Hmm, I've always viewed K&R as kind of a paragon of C perfection -- I first learned C from K&R when I was 16 or so and have used it as a trusty companion to systems C programming all the way through grad school. Not only do I view it as a good book to learn C, I also view it as one of the best computer science textbooks ever written, partially because it manages to encompass so much of the C and UNIX style along with the programming language itself.
So I guess my question is: why not K&R? Learn Python and Learn Ruby always made sense to me because there's a serious lack of definitive texts on learning those languages, especially if you've never programmed before. However, in my opinion C is not the best first language and there already exists a fairly definitive text on it. So I would love it if someone could let me know what I'm missing.
Wrong, I make a clear example of the copy() function being broken, give a demonstration of fuzzing it to break it, and show how to do it yourself. And, if you think the copy() function is valid, then you also think strcpy() function is valid, and therefore you don't know what you're talking about. Everyone who is aware of secure C coding knows strcpy() is buggy and the cause of most buffer overflows.
For higher level languages where we have intelligent string objects, yeah, bounds checking is assumed--but this is something originating in assembly-level stuff. If you call it with broken memory, of course it won't work correctly.

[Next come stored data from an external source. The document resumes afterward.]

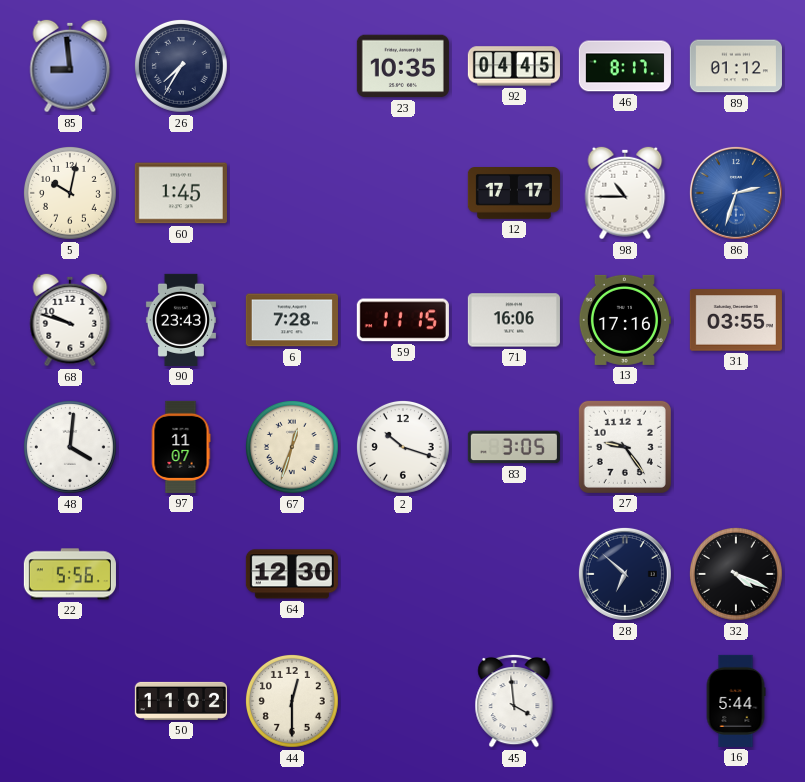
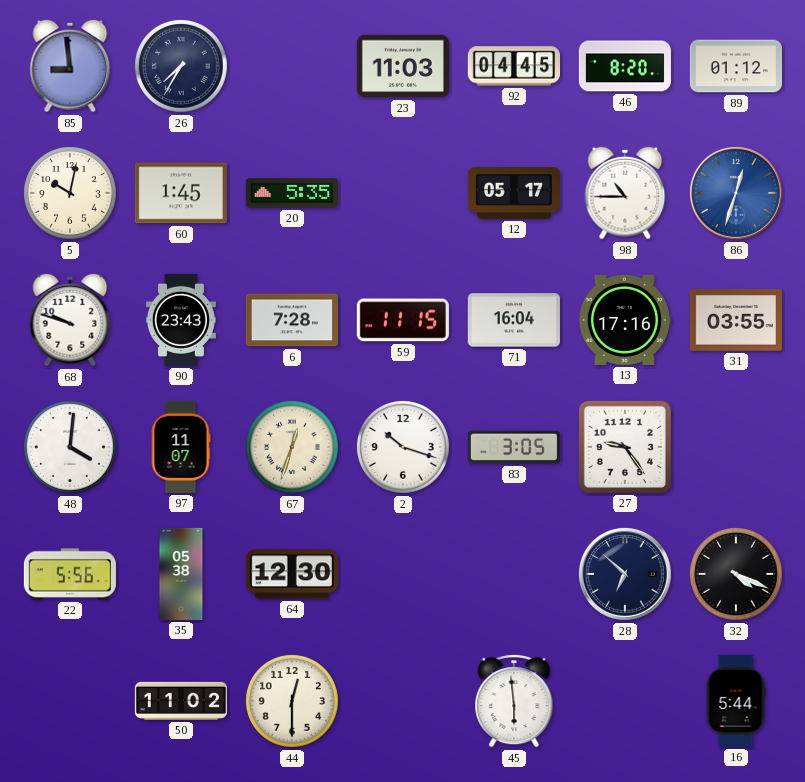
23: 10:35 -> 11:03
46: 8:17 -> 8:20
20: none -> 5:35
12: 17:17 -> 05:17
86: 2:33 -> 12:33
71: 16:06 -> 16:04
35: none -> 05:38
45: 3:59 -> 5:59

You're doing a good job spreading knowledge--don't spread misinformation.
Everyone who is aware of secure C coding knows strcpy() is buggy and the cause of most buffer overflows.
If strcpy() was truly buggy and unpredictable in its implementation, it wouldn't be nearly so useful as an attack vector. Be accurate--strcpy() is unsafe, not buggy. Sheesh.
He's right though. This really is a silly argument. Your life will almost certainly be better if you forget strcpy exists.
Really, C strings are broken in general. Computing their length is O(n) when it could be O(1), and a missing null terminator results in undefined behavior (a crash if you're lucky). Worse, copying an oversized string into an undersized buffer results in a buffer overflow, which gets you a nice mention here: http://www.kb.cert.org/vuls.
strcpy is about as safe as a hand grenade: you'll be fine if you know what you're doing, but God help you if you don't!
Realistically, if you're reading "Learn C The Hard Way," you don't know what you're doing yet. Don't use strcpy.
For that matter, you're human. You screw up sometimes. We all do. Don't use strcpy without a damn good reason.
Is there ever a legitimate reason to use strcpy over strncpy?
No, it's defective and buggy. You can't prove logically that the while loop inside will end given any random input. An implementation with a length will end given any input. That is a bug. If you wrote code like that then I'd flag it as a bug, so how is it that strcpy is somehow reclassified as "unsafe" but yeah totally not a bug?
It's so poorly designed that it should be considered wrong, buggy, defective, unsafe, and removed. To go around saying "it's totally alright" when even Microsoft, bringer of more virii than a whore house, has deprecated it:
Is idiotic thinking. Go ahead and come up with all the distinctive classifications you want, it's a defect to use strcpy because it's buggy, and copy() in that code is the same.
> You can't prove logically that the while loop inside will end given any random input.
C is all about layers, and at the bottom you just assume that "all input given to this function is safe". If you're passing random input (without any error checking) to pretty much any of the built-in functions, You're Doing Something Wrong.
Whether you call strcpy/copy buggy or unsafe doesn't really matter. The implementation on all platforms pretty much follows the standard, with its well-known issues. Sometimes it's the right tool for the job; sometimes not.
It's also important to remember that strcpy_s doesn't just magically solve all your problems. Someone might think that this code is safe:
strcpy_s(src, 10, dst)
But if dst is shorter than 10, you'll have a problem.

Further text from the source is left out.